====== RECORDS FOR PROCESSING ======
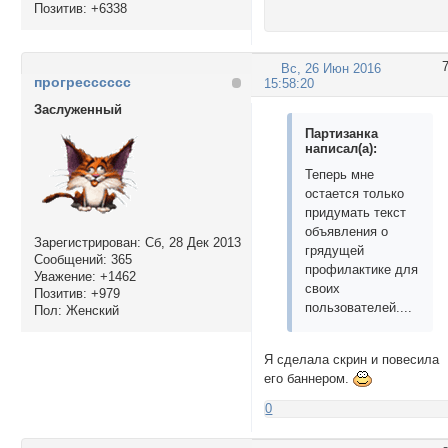
Позитив:
+6338
Вс, 26 Июн 2016
прогресссссс
15:58:20
Заслуженный
Партизанка
написал(а):
Теперь мне
остается только
придумать текст
объявления о
Зарегистрирован
: Сб, 28 Дек 2013
грядущей
Сообщений:
365
профилактике для
Уважение:
+1462
своих
Позитив:
+979
пользователей....
Пол:
Женский
Я сделала скрин и повесила
его баннером.
0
======
Output each entry shown above exactly as it stands, with all pictures removed.

Позитив:
+6338
Вс, 26 Июн 2016
прогресссссс
15:58:20
Заслуженный
Партизанка
написал(а):
Теперь мне
остается только
придумать текст
объявления о
Зарегистрирован
: Сб, 28 Дек 2013
грядущей
Сообщений:
365
профилактике для
Уважение:
+1462
своих
Позитив:
+979
пользователей....
Пол:
Женский
Я сделала скрин и повесила
его баннером.
0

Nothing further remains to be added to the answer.